O que o histórico de Ancelotti diz sobre a possibilidade da Seleção ‘recuperar seu DNA’ brasileiro no futuro
Italiano desenvolveu trabalhos em que dava liberdade aos seus jogadores mais habilidosos e conseguiu brevemente formar um time ‘brasileiro’ na Seleção
A eliminação do Brasil na Copa do Mundo de 2026 para a Noruega trouxe diferentes dores. Mais do que ter sua pior campanha no torneio desde 1990 ou consolidar 28 anos sem um título, há também a dor da mudança repentina e contracultural na forma de jogar.
Carlo Ancelotti foi vangloriado pelas mudanças que fez na vitória contra o Japão, nos 16 avos, e como sua leitura do que precisava ser feito naquele jogo funcionou. Contra os noruegueses, no entanto, foi duramente criticado e tachado de retranqueiro.
Com isso, fica o questionamento: o italiano, que tem contrato até a próxima Copa, poderia fazer o Brasil “resgatar sua identidade” futebolística?
Simulador da Copa do Mundo: Veja possível chaveamento
O que levou Ancelotti a fazer o que fez contra a Noruega na Copa do Mundo
O Brasil estreou na Copa com um empate duro contra Marrocos. Era um adversário organizado, que negou espaços e frustrou o plano brasileiro de tentar criar com superioridade numérica entre as linhas – e por isso havia escalado um meio com Paquetá na direita, Raphinha como “camisa 10”, Bruno Guimarães vindo de trás e Igor Thiago como um centroavante que fixaria a linha defensiva.

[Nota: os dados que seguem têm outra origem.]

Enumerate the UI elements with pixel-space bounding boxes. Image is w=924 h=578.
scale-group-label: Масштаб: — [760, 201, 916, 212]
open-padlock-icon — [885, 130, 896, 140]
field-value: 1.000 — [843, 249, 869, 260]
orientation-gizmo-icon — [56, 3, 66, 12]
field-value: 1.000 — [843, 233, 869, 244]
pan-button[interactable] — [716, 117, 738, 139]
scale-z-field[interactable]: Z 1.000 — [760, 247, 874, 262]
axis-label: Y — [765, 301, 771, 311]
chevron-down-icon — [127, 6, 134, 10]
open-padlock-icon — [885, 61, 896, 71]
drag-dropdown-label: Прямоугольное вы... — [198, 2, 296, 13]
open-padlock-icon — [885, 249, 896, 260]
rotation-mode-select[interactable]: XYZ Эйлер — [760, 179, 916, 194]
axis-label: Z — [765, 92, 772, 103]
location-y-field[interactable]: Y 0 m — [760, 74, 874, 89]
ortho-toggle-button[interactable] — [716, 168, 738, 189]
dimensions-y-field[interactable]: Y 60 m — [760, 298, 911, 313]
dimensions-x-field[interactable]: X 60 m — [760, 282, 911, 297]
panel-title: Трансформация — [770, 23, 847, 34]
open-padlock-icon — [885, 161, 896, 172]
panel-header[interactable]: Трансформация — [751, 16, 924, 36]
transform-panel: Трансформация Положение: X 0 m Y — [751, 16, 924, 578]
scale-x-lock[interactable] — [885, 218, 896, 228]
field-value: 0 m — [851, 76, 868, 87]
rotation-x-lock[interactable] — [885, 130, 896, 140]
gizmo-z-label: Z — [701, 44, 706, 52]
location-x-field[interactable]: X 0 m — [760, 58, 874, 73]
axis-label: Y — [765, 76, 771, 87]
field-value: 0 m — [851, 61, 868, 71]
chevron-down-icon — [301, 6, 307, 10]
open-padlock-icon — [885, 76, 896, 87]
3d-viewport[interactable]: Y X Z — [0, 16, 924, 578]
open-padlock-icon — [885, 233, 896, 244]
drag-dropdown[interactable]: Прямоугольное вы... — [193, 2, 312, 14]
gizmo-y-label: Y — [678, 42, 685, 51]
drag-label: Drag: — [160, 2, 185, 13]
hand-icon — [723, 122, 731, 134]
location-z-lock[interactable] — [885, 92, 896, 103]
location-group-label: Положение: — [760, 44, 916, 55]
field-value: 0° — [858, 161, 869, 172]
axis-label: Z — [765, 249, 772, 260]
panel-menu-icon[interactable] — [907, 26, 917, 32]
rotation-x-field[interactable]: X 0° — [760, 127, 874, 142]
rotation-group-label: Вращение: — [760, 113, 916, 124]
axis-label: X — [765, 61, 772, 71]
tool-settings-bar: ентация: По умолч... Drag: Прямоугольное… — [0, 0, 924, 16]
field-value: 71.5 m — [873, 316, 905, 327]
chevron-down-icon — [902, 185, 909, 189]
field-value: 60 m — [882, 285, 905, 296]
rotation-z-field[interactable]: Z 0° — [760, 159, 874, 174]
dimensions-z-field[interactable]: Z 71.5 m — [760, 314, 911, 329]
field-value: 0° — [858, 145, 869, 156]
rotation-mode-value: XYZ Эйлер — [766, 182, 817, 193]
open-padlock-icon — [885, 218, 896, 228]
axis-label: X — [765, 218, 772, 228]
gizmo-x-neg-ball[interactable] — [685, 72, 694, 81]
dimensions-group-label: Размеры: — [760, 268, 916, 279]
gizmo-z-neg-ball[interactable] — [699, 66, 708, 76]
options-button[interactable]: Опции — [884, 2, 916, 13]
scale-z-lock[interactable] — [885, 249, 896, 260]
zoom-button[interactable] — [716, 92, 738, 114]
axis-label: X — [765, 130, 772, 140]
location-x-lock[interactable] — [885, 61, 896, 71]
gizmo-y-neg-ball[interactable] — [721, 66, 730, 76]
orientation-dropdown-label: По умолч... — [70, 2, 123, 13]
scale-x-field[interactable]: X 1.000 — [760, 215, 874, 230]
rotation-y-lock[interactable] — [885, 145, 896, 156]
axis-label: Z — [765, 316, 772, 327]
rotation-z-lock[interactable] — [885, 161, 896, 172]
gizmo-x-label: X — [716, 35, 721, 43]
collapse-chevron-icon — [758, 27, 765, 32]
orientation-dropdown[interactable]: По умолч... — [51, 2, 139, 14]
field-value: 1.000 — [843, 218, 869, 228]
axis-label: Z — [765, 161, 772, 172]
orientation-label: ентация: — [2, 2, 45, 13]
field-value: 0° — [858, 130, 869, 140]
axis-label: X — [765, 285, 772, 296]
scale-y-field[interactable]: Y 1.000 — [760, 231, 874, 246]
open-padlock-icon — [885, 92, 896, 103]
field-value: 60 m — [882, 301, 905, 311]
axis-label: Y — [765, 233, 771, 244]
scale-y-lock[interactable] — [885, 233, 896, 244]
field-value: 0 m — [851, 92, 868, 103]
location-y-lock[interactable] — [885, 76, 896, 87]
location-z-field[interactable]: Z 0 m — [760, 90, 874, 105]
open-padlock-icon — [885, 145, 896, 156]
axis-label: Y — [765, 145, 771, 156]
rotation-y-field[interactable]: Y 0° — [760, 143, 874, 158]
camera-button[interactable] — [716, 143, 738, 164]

A mudança contra o Haiti deu tão certo que se manteve contra Marrocos e foi a ideia inicial contra o Japão: um 4-3-3 com Matheus Cunha como falso nove e dois pontas explosivos para correr nas costas da defesa. O objetivo era atrair e desconfigurar a linha defensiva com os movimentos de Matheus Cunha descendo para receber e se associando com Paquetá e Bruno, os meias. Foi assim que saíram todos os gols contra o Haiti, por exemplo.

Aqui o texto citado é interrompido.